25 Legt daarom de leugen af en spreekt de waarheid tot den naaste, ieder voor zich; want ledematen zijn we van elkander.
Therefore, having laid aside falsehood, each of you must speak the truth with his neighbor, because we are members of one another.
26 Wordt gij toornig, zondigt dan niet; de zon ga niet onder over uw toorn;
Do not sin in your anger. Do not let the sun go down while you are still angry,
27 geeft geen vrij spel aan den duivel.
and do not give any opportunity to the devil.
28 De dief mag voortaan niet meer stelen, maar moet arbeiden, om met eigen handen de kost te verdienen, en iets over te houden, om het weg te schenken aan wie er behoefte aan heeft.
He who steals must no longer steal; rather he must labor, doing honest work with his hands, so that he may have something to contribute to anyone in need.
29 Uit uw mond kome geen vuile taal, maar goede woorden alleen, die zo nodig stichten kunnen, zodat ze voordeel brengen aan hen die ze horen.
Let no foul word come out of your mouth, but only what is good for edification, as fits the occasion, that it may give grace to those who hear.
30 Bedroeft ook niet Gods heiligen Geest, waarmee gij verzegeld zijt voor de Dag der Verlossing.
And do not grieve the Holy Spirit of God, by whom you were sealed for the day of redemption.

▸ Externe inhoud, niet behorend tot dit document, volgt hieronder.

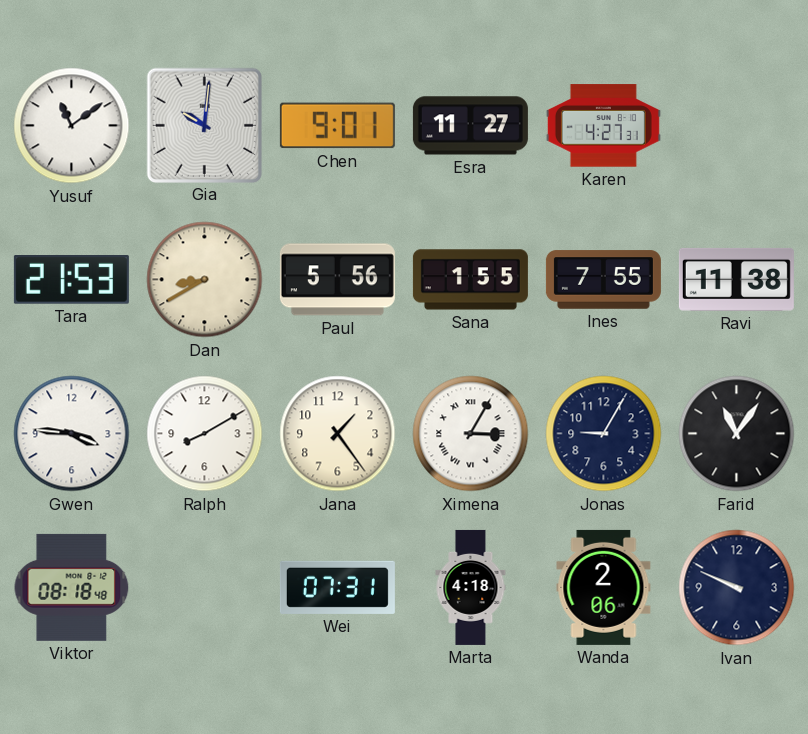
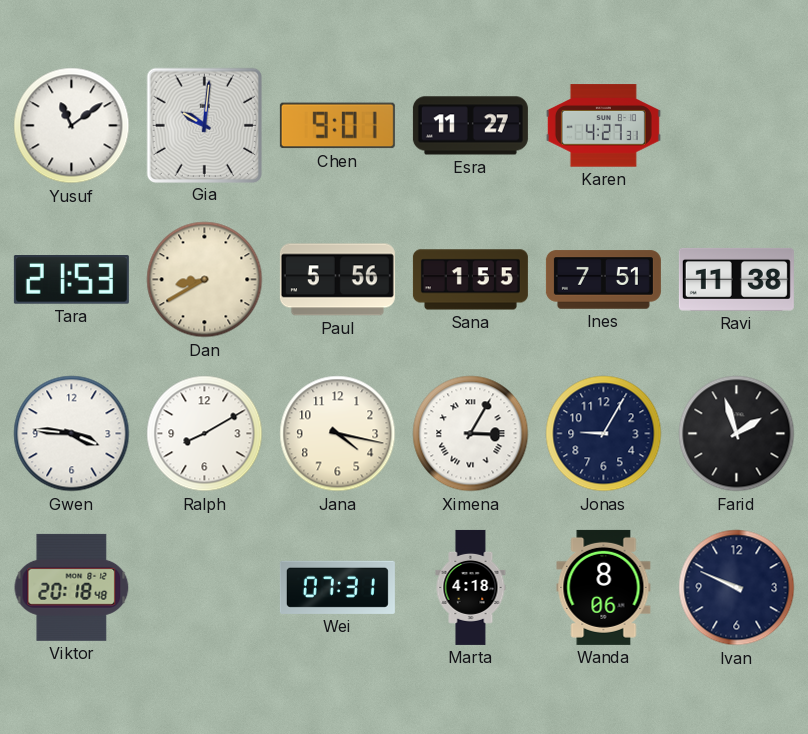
Ines: 7:55 -> 7:51
Jana: 1:24 -> 4:17
Farid: 11:06 -> 1:57
Viktor: 08:18 -> 20:18
Wanda: 2:06 -> 8:06
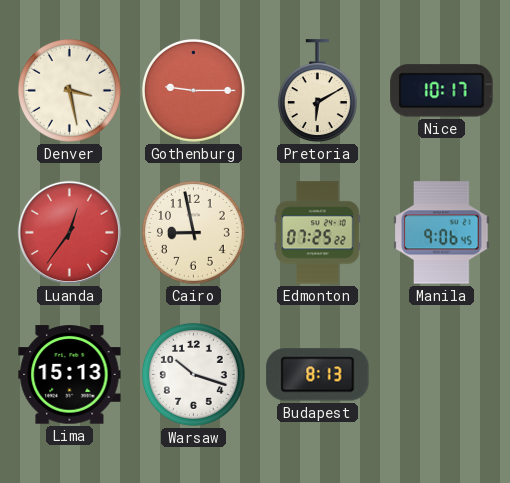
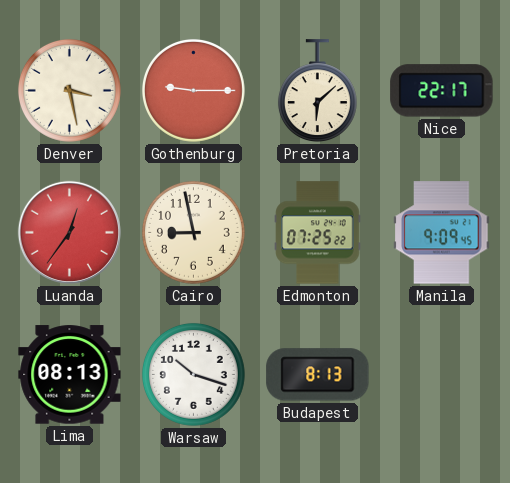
Pretoria: 6:10 -> 6:08
Nice: 10:17 -> 22:17
Manila: 9:06 -> 9:09
Lima: 15:13 -> 08:13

31 Verre van u alle bitterheid, gramschap, toorn, geschreeuw, laster en alle andere boosheid.
Put away all bitterness, wrath, anger, outbursts, and slander, together with all malice.
32 Maar weest minzaam en hartelijk jegens elkander; vergeeft elkander, gelijk ook God u door Christus vergiffenis heeft geschonken.
Be kind and compassionate to one another, forgiving one another, just as God in Christ has forgiven us.